Thursday, July 19, 2007

Speaking of stringing words together ...

  • Here's a peek into the high-profile, high-stakes, high-pressure life of a Hollywood reporter (or a guy who occasionally writes for the Hollywood Reporter). Today was the first day of Emmy season, with the nominees announced early this morning in Los Angeles. Under contract for a couple of pieces in the Emmy preview issue, Noel was on the starting blocks as soon as he got out of bed. He has today and tomorrow, basically, to contact as many writers, directors, producers, publicists, and other assorted television personnel related to the nominees and get quotes to fill out his two pieces (one on writers and one on directors). They're due first thing next week. So he's been glued to the phone since the kids left the house. I dropped by around 11 to see if he could go to lunch with Archer and me, but he said Walter Hill was supposed to call soon. We can all relax when enough phone calls have been fielded and brief interviews conducted to produce enough quotes to string together for the pieces ... we hope by Saturday. If Noel's still sweating out that last call from J.J. Abrams on Monday morning, things might be a little tense around here.

  • Every time I go down the stairs on my wait out the south side of my building (I'm a dedicated stair-taker), I'm confronted by a large poster for the University's Writing Center (don't click on that link, the site is a mass of broken html). Here's the text: "Problems with your papers? You won't after seeing us." A "Good As Gold" to the first commenter, professional grammarian or otherwise, to point out the excruciating mistake therein.

  • If you're tired of waiting for me to post one of my occasional roundups of A.V. Club writing, good news! You can apparently subscribe to a feed of articles tagged with my byline. (Or Noel's, if that's the way you roll. You're an autonomous agent, man.) For those of you with commitment issues, I'll keep updating you via blog. Not much to report from the last month -- the Lost in the Stars writeup in this "Surprisingly Good Tribute Albums" inventory, a review of Tim Willocks' blood-and-thunder crusader novel The Religion, and new today, a review of the Potemkin book I mentioned in the "closest book meme" post.

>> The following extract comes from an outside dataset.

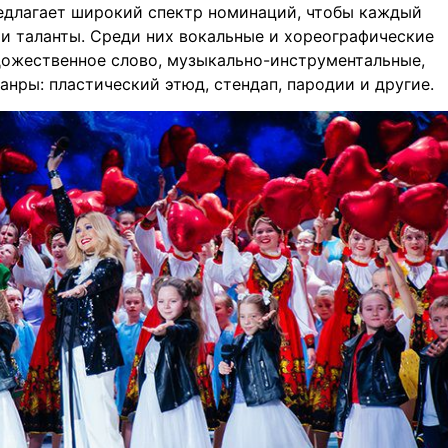
едлагает широкий спектр номинаций, чтобы каждый
и таланты. Среди них вокальные и хореографические
дожественное слово, музыкально-инструментальные,
нры: пластический этюд, стендап, пародии и другие.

  • And in "things you should be reading" news, the second biweekly* installment of the A.V. Club's Comics Panel is an endless feast. The sheer number of graphic novels, single issues, and collections both prestige and mass-market covered by the team of Keith, Tasha, and Noel is awe-inspiring, but the variety is just as impressive. From DC's line of girl-comix to the newsprint Atom collection to a Top Shelf coming-of-age animal allegory to Rick Geary's compulsively readable Victorian true-crime tales to a critical take on the comics medium ... the column made me want to sweep off my bedside bookstack with a dramatic flourish and restack from the bottom up with comics, comics, comics.
*Every time I use the prefixes "semi-" or "bi-" with reference to time periods, I have to recite to myself: "semi means half, bi means two." I have occasional arguments with people who insist on using them with the reverse meaning, but my own inability to intuit the distinction without conscious rehearsal shows how difficult it is to get it right.

2 comments:

the secret knitter said...

I hope you post the right answer to your grammar challenge because it might drive me crazy.

My guess is that the second sentence should say, "You won't be after seeing us." "Are you having" is the implied start to the first sentence, so the second one reads awkwardly without the "be".

If I heard it spoken, I wouldn't think twice about it.

Jenn said...

My guess was missing verb in the second sentence, so I guess that backs up Secret Knitter.